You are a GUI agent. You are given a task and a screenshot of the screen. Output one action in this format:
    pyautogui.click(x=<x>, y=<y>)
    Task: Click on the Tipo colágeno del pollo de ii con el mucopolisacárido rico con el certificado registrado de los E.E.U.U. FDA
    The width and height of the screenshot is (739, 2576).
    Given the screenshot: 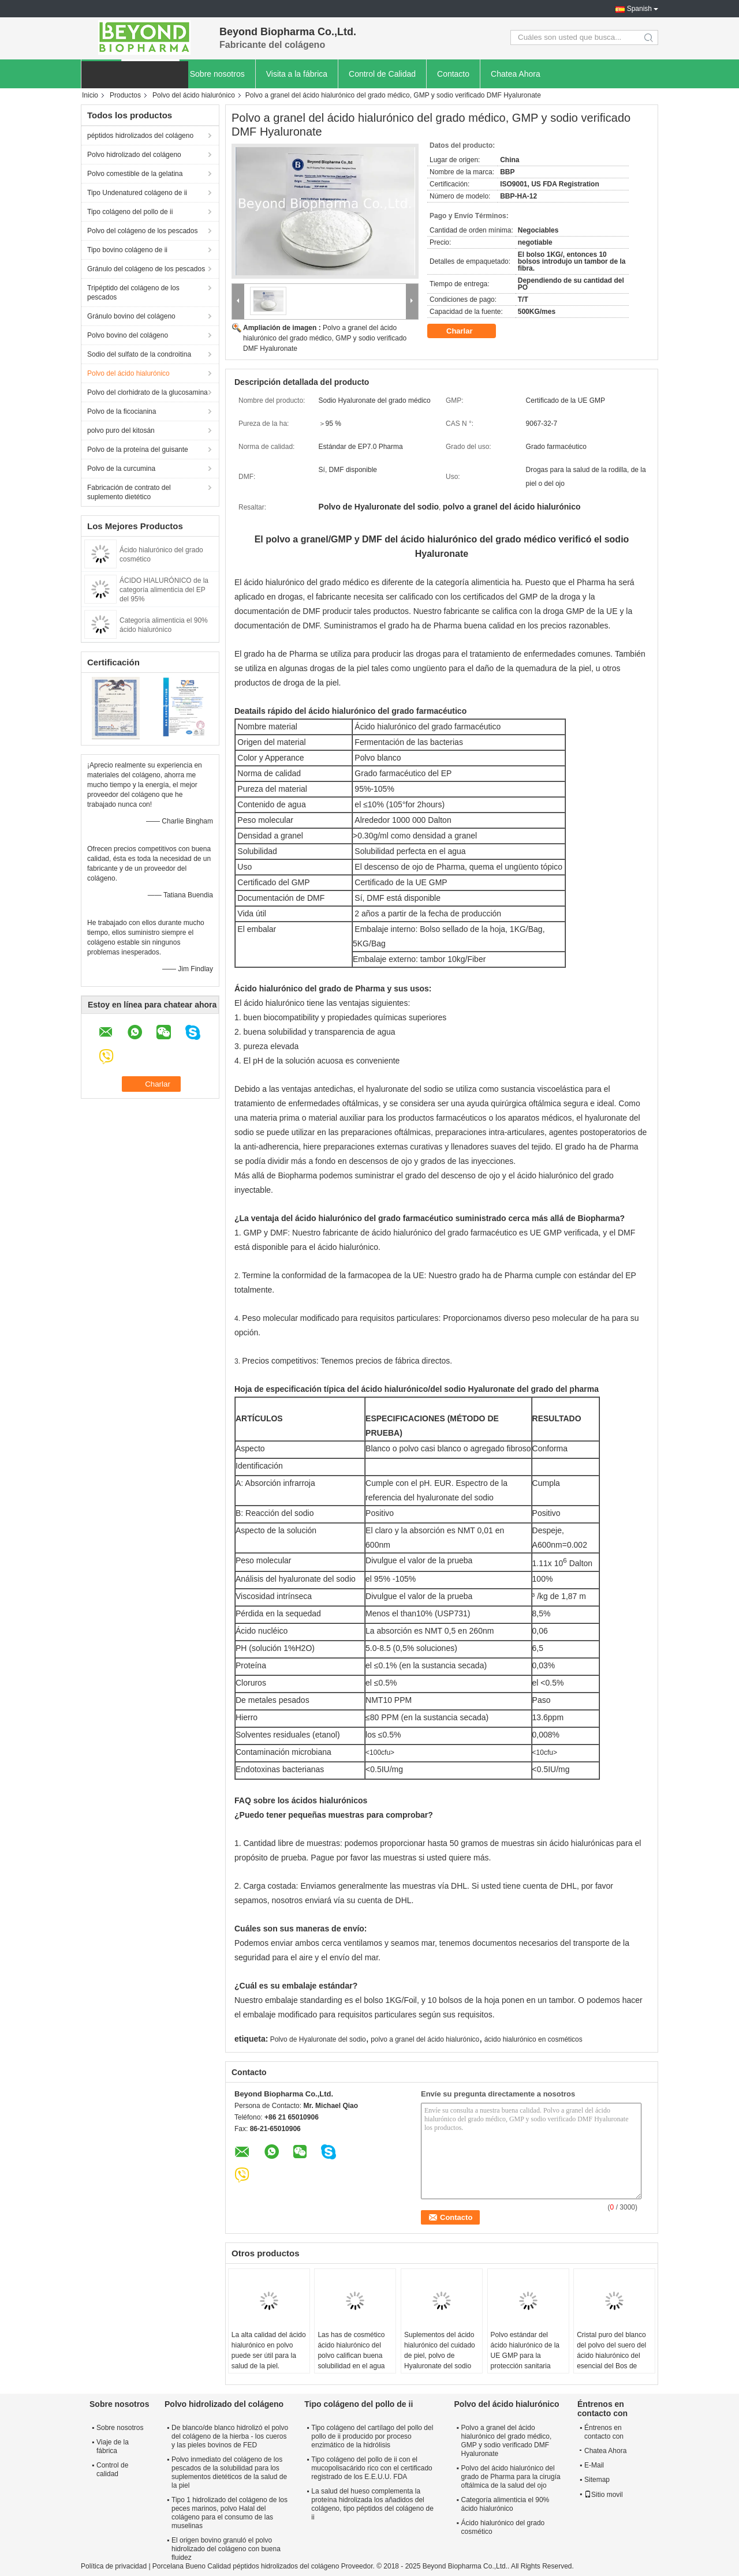 What is the action you would take?
    pyautogui.click(x=371, y=2468)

◆ ◆ ◆ ◆

• _Task statement_: Beginning at the top of the data, please return every line until and including the line containing "The width and", copied exactly, and nothing past it.

• _Solution for this problem_:
You are a GUI agent. You are given a task and a screenshot of the screen. Output one action in this format:
    pyautogui.click(x=<x>, y=<y>)
    Task: Click on the Tipo colágeno del pollo de ii con el mucopolisacárido rico con el certificado registrado de los E.E.U.U. FDA
    The width and height of the screenshot is (739, 2576).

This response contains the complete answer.